Let $$U_1, U_2, \dots$$ be an infinite sequence of independent $$\mathrm{Uniform}[0, 1]$$ random variables. Let $$N$$ be the minimum index for which $U_1 + U_2 + \dots + U_N > 1 .$ What is the expected value $$\mathbf{E}\{N\}$$?

This problem was originally posed to me by some students of a course I was TA-ing, as part of a homework problem in another course they were taking. It didn’t take long for me to find the solution, but I was unsatisfied with the cleanliness of the proof. At the time, my ex-labmate Xing Shi Cai was visiting my lab, and I relayed the problem to him. He cleaned up the messy bits and presented to me the slickest possible proof.

Firstly, by what is sometimes called the tail formula for expectations, we have that \begin{aligned} \mathbf{E}\{N\} &= \sum_{i \ge 0} \mathbf{P}\{N \ge i\} \\ &= \sum_{i \ge 0} \mathbf{P}\{U_1 + \dots + U_i \le 1\} . \end{aligned} Rearranging, \begin{aligned} \mathbf{P}\{U_1 + \dots + U_i \le 1\} &= \mathbf{P}\{U_1 + \dots + U_{i - 1} \le 1 - U_i\} \\ &= \mathbf{P}\{U_1 + \dots + U_{i - 1} \le U_i’\} , \end{aligned} where $$U_i’ \sim \mathrm{Uniform}[0, 1]$$, and $$U_i’$$ is independent of $$U_1, \dots, U_{i - 1}$$.

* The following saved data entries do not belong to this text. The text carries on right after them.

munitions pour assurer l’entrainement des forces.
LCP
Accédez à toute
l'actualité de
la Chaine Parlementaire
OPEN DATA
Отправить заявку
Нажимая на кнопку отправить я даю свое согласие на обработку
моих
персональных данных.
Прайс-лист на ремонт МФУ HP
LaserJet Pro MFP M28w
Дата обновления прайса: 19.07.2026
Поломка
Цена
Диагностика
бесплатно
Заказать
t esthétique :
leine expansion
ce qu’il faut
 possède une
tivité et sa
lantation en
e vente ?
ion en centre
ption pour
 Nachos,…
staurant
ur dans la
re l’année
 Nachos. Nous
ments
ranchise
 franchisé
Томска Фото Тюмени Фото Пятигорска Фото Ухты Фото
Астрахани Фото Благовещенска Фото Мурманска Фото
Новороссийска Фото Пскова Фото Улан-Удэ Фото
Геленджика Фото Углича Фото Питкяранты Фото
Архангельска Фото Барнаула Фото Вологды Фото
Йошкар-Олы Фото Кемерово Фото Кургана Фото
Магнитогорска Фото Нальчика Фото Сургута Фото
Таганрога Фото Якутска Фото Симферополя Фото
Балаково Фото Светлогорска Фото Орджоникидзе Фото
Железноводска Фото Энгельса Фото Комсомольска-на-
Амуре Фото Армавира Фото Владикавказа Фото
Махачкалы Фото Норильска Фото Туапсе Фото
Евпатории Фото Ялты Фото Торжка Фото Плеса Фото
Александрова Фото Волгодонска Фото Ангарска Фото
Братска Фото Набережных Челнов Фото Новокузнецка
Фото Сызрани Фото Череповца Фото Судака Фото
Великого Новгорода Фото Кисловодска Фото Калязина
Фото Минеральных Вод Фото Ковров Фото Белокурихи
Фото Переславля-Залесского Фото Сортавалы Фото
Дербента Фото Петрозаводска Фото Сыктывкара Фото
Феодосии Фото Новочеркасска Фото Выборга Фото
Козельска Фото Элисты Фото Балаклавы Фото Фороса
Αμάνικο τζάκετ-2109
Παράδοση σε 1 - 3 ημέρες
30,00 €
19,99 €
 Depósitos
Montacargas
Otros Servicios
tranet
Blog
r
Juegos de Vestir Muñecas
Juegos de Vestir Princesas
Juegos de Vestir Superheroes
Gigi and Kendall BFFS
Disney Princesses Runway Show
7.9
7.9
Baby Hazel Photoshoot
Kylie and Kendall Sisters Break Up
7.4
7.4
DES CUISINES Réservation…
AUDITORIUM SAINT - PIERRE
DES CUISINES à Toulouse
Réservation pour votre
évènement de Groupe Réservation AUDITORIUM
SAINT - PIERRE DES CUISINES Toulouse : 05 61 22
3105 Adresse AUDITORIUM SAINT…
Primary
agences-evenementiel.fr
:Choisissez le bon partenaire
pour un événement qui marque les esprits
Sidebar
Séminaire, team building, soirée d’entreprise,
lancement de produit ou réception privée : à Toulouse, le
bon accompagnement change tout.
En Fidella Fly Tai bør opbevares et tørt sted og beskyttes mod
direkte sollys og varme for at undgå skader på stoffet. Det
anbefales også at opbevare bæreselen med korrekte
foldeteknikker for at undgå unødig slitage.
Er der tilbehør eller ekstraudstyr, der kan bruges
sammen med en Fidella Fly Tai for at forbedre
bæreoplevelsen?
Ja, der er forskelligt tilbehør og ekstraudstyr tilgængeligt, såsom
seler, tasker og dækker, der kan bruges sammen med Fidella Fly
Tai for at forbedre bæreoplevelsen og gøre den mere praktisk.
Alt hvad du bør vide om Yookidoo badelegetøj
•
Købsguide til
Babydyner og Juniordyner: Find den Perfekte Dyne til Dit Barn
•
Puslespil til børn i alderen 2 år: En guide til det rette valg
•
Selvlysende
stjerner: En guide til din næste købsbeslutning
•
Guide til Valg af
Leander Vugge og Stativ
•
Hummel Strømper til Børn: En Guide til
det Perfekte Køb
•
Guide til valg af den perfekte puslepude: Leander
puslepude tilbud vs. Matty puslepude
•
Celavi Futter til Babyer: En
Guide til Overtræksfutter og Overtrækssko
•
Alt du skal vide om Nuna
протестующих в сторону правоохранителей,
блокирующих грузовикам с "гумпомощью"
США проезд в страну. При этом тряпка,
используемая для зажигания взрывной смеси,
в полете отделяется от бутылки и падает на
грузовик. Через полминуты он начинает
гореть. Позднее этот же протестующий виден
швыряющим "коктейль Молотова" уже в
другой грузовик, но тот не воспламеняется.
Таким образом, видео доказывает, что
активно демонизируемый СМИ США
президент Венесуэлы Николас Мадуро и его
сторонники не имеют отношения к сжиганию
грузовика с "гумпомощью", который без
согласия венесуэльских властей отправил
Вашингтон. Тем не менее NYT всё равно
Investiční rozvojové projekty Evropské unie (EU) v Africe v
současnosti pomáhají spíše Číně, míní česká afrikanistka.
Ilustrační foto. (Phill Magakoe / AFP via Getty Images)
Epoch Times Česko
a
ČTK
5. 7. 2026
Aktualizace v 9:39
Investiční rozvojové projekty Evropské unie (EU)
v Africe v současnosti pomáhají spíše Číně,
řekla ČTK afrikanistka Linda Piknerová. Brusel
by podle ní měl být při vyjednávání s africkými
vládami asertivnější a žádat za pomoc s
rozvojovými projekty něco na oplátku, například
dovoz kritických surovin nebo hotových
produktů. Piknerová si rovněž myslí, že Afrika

Consider the event $$\mathcal{E}_i$$ that $U_i’ = \max\{U_1, \dots, U_{i - 1}, U_i’\} .$

Since this is just a collection of independent uniform random variables, then $$U_i’$$ is maximum among them with probability exactly $$\mathbf{P}\{\mathcal{E}_i\} = 1/i$$. Moreover, conditionally upon $$\mathcal{E}_i$$, then $$U_1/U_i’, \dots, U_{i - 1}/U_i’$$ normalizes the variables to lie in the interval $$[0, 1]$$, and in fact now each of these is independent and distributed as $$\mathrm{Uniform}[0, 1]$$. On the other hand, conditionally upon $$\overline{\mathcal{E}_i}$$, one of the other variables is larger than $$U_i’$$, and in particular, $U_1 + \dots + U_{i - 1} > U_i’ .$ Therefore, \begin{aligned} \mathbf{P}\{U_1 + \dots + U_{i - 1} \le U_i’\} &= \mathbf{P}\{U_1 + \dots + U_{i - 1} \le U_i’ \mid \mathcal{E}_i\} \mathbf{P}\{\mathcal{E}_i\} \\ &= \frac{1}{i} \mathbf{P}\left\{\frac{U_1}{U_i’} + \dots + \frac{U_{i - 1}}{U_i’} \le 1 \,\Big|\, \mathcal{E}_i\right\} \\ &= \frac{1}{i} \mathbf{P}\{U_1 + \dots + U_{i - 1} \le 1\} , \end{aligned} and upon iterating, we get the following very satisfying equation, $\mathbf{P}\{U_1 + \dots + U_i \le 1\} = \frac{1}{i!} .$ Replacing this into the formula for the expectation, we get the magical result $\mathbf{E}\{N\} = \sum_{i \ge 0} \frac{1}{i!} = e .$

Incidentally, we’ve derived the entire distribution above, not just the expectation, $\mathbf{P}\{N \ge i\} = \frac{1}{i!} , \qquad \mathbf{P}\{N = i\} = \frac{1}{(i - 1)! (i + 1)} .$

Consider also the value of the first uniform sum exceeding $$1$$, $S_N = U_1 + \dots + U_N .$ Deterministically, this quantity must be between $$1$$ and $$2$$. Intuitively, it seems likely that it will be at most $$3/2$$, since uniforms have expected value $$1/2$$, and since we’re adding one last uniform before exceeding the threshold $$1$$.

Since $$N$$ is a stopping time, by Wald’s lemma, we can easily nail the expectation of $$S_N$$, $\mathbf{E}\{S_N\} = \mathbf{E}\{N\} \mathbf{E}\{U\} = e/2 \approx 1.359,$ which is indeed less than $$3/2$$.